What’s the big social problem? Before today is over, here are a few issues parents and teens will have to deal with: 1100 teenage girls will become pregnant without wanting to, 18 people will die in auto accidents involving 15-19-year olds, and four percent of high school seniors will continue to drink daily.
What’s the family problem? At the family dinner table tonight, thousands of moms and dads will ask their 16-year-old sons the age-old question, “How was your day?” The answer will be “Fine.” “What did you do?” “Nothin’.” Mom and dad are being Snubbed. They feel rejected, hurt, and irritated, but they don’t know what to do about it. “The Snub” makes parents feel like they’re beating their heads against a brick wall.
That’s the bad news.
What’s the good news? The good news is that both problems-the family problem and the social problem-have the same solution. A solution that is described clearly in Thomas W. Phelan’s new 3rd edition of Surviving Your Adolescents: How to Manage–And Let Go Of-Your–13-18 Year Olds . According to Dr. Phelan, when parents find the answer to the dinnertime Snub, they will also be striking a huge blow toward reducing the cumulative societal tragedies that result from teen risk-taking in the areas of driving, drugs, sex and technology.
Research has told us for years that there is a strong connection between parent/teen relationships and adolescent safety. The more open and friendly the relationship, the less likely the kids are to get hurt. A parent’s tricky job is how to stay in touch with a teenager, provide reasonable monitoring of his activities, and–at the same time–respect his ferocious desire to run his own life.

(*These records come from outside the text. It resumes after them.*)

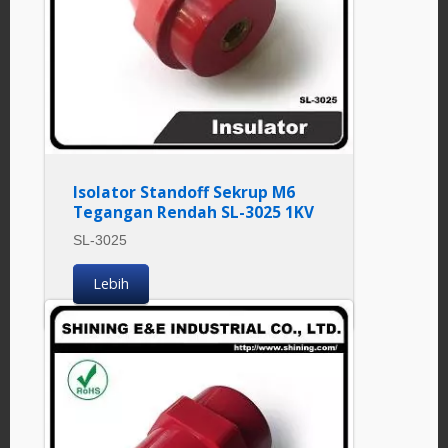
Isolator Standoff Sekrup M6
Tegangan Rendah SL-3025 1KV
SL-3025
Lebih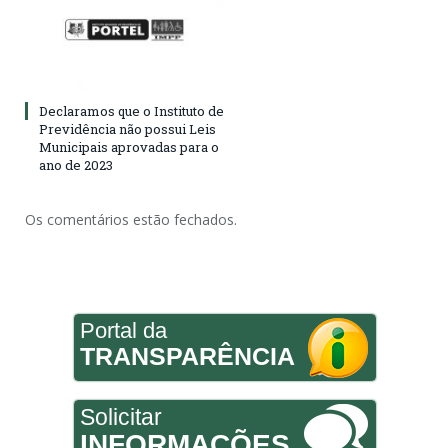
Declaramos que o Instituto de
Previdência não possui Leis
Municipais aprovadas para o
ano de 2023
Os comentários estão fechados.
Portal da
TRANSPARÊNCIA
Solicitar
INFORMAÇÕES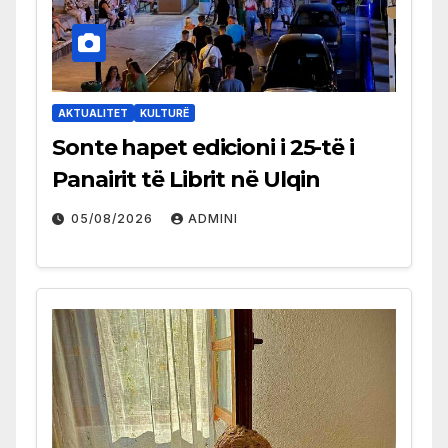
AKTUALITET
KULTURË
Sonte hapet edicioni i 25-të i
Panairit të Librit në Ulqin
05/08/2026
ADMINI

To solve this problem, Dr. Phelan offers a five-part job description to parents of teens. Parents’ ability to master the suppertime Snub starts with transforming their own attitude toward their teenagers. How? By really appreciating adolescence for what it is and by remembering what their own adolescence was like years ago. These insights will allow moms and dads to go on to comfortably establish house rules, when necessary, and will also allow them to stay in touch with the kids through strategies like listening, praise, talking about oneself and shared fun.
Imagine not only peaceful but comfortable coexistence with your teenager. Imagine feeling like you know what you’re doing as the parent of an adolescent. And imagine 25 million teens in this country who are less likely to get hurt themselves as well as less likely to hurt others.

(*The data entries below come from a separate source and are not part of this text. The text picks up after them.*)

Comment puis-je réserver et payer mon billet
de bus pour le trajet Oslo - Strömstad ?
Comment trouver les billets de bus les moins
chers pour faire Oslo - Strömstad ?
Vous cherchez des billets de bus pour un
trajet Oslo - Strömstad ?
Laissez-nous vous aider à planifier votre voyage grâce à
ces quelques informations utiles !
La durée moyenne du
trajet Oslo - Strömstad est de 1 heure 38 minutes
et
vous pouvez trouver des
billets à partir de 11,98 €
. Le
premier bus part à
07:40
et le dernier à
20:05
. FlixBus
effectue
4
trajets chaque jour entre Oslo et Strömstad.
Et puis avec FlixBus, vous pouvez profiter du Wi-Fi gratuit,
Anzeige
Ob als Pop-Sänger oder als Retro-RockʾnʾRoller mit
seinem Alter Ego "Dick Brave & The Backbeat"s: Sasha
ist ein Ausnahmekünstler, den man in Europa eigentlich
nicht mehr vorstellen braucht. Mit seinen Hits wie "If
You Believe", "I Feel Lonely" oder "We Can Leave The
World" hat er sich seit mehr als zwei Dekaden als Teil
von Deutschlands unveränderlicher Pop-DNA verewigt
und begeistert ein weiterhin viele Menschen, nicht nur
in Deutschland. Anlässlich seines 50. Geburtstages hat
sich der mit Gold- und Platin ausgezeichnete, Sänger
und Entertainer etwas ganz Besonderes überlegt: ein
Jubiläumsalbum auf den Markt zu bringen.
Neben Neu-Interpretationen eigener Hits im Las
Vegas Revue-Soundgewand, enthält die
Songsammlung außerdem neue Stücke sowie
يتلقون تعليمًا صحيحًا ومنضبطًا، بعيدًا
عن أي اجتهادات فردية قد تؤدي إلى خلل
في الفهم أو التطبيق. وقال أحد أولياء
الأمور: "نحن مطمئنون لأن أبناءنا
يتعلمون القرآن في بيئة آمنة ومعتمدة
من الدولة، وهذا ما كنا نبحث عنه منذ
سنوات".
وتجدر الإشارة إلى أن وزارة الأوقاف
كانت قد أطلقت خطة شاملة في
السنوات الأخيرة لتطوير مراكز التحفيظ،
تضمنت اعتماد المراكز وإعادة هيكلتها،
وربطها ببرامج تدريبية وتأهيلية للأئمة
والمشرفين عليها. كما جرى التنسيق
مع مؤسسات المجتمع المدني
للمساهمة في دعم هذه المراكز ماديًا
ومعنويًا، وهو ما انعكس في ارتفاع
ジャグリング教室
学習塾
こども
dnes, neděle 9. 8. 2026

Surviving Your Adolescents does not assume that parents of teens have infinite amounts of time, energy, skill or patience. But neither are they alone nor powerless. Dr. Phelan is happy to show parents the do’s and don’ts of living with teens today.
ABOUT THE AUTHOR:
Thomas W. Phelan, Ph.D. is an internationally renowned expert and lecturer on child discipline and Attention Deficit Disorder. He is best known as the author of 1-2-3 Magic: Effective Discipline for Children 2-12 which has sold more than 1,300,000 copies! It is also available as an audiobook and DVD. He has also authored six other books (most are also available as audio books & DVDs, both in English and Spanish) and countless articles.
Dr. Phelan is a member of the American Psychological Association and the Illinois Psychological Association. He received his Doctorate from Loyola University in 1970 after completing his internship at the Loyola Child Guidance Center. He is the founder and past president of the Illinois Association for Hyperactivity and Attention Deficit Disorder (IAHADD), a support group for parents of ADD children. He has also served on the boards of directors for both ADDA and CHADD, two national organizations for the parents of children with ADD.
He and his wife of 40 years raised two children and experienced first-hand many of the problems he now helps parents tackle. “My goal is to help parents avoid some of the turmoil we experienced, and which I hear about from other parents every day,” comments Phelan. “With some basic understanding of what makes children and teenagers tick-and a ton of patience-parenthood can provide some of life’s greatest rewards.”